WHAT NEEDS TO BE DONE | Beginning with the line that has "НЕДВИЖИМОСТЬ", write out each line down to the end of the records below exactly, and include no pictures.

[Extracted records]
*** Begin section ***
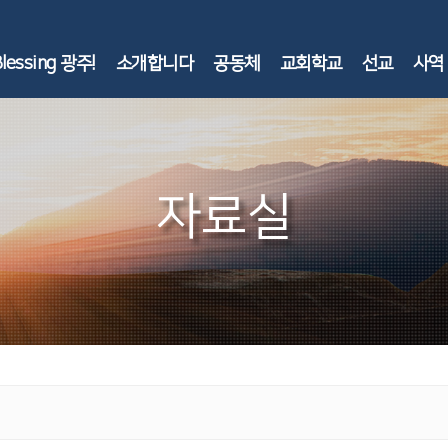
lessing 광주!
소개합니다
공동체
교회학교
선교
사역 
자료실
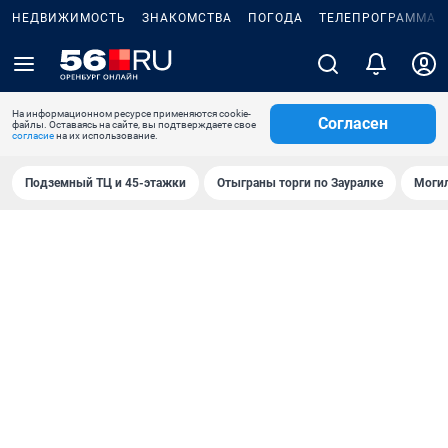
НЕДВИЖИМОСТЬ
ЗНАКОМСТВА
ПОГОДА
ТЕЛЕПРОГРАММА
На информационном ресурсе применяются cookie-
Согласен
файлы. Оставаясь на сайте, вы подтверждаете свое
согласие
на их использование.
Подземный ТЦ и 45-этажки
Отыграны торги по Зауралке
Могил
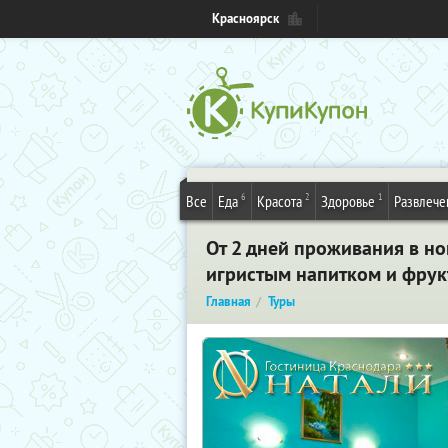
Красноярск
6
2
1
Все
Еда
Красота
Здоровье
Развлече
От 2 дней проживания в но
игристым напитком и фрук
Главная
Туры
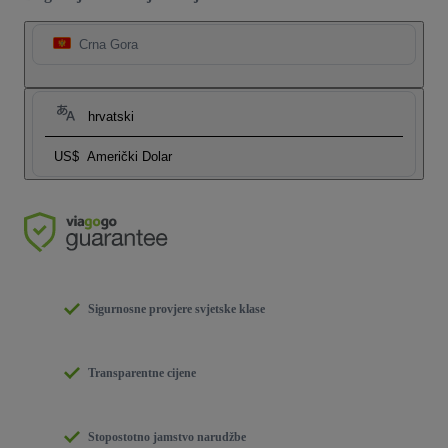
Crna Gora
hrvatski
US$
Američki Dolar
Sigurnosne provjere svjetske klase
Transparentne cijene
Stopostotno jamstvo narudžbe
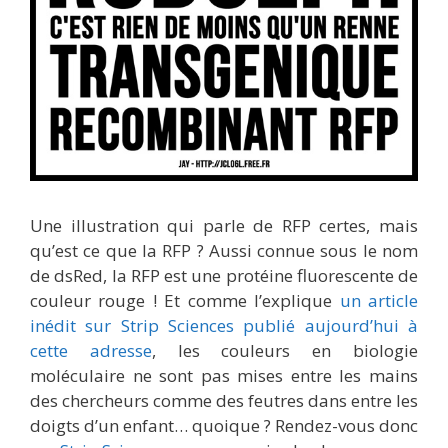
Une illustration qui parle de RFP certes, mais
qu’est ce que la RFP ? Aussi connue sous le nom
de dsRed, la RFP est une protéine fluorescente de
couleur rouge ! Et comme l’explique
un article
inédit sur Strip Sciences publié aujourd’hui à
cette adresse
, les couleurs en biologie
moléculaire ne sont pas mises entre les mains
des chercheurs comme des feutres dans entre les
doigts d’un enfant… quoique ? Rendez-vous donc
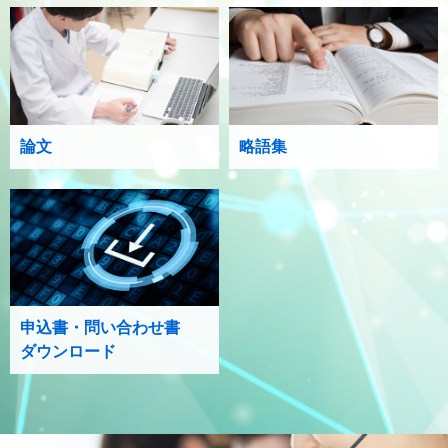
論文
略語集
申込書・問い合わせ書
ダウンロード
*** End section ***
ANSWER TO THIS TASK |
НЕДВИЖИМОСТЬ
ЗНАКОМСТВА
ПОГОДА
ТЕЛЕПРОГРАММА
На информационном ресурсе применяются cookie-
Согласен
файлы. Оставаясь на сайте, вы подтверждаете свое
согласие
на их использование.
Подземный ТЦ и 45-этажки
Отыграны торги по Зауралке
Могил
Красноярск
6
2
1
Все
Еда
Красота
Здоровье
Развлече
От 2 дней проживания в но
игристым напитком и фрук
Главная
Туры
Crna Gora
hrvatski
US$
Američki Dolar
Sigurnosne provjere svjetske klase
Transparentne cijene
Stopostotno jamstvo narudžbe
Une illustration qui parle de RFP certes, mais
qu’est ce que la RFP ? Aussi connue sous le nom
de dsRed, la RFP est une protéine fluorescente de
couleur rouge ! Et comme l’explique
un article
inédit sur Strip Sciences publié aujourd’hui à
cette adresse
, les couleurs en biologie
moléculaire ne sont pas mises entre les mains
des chercheurs comme des feutres dans entre les
doigts d’un enfant… quoique ? Rendez-vous donc
論文
略語集
申込書・問い合わせ書
ダウンロード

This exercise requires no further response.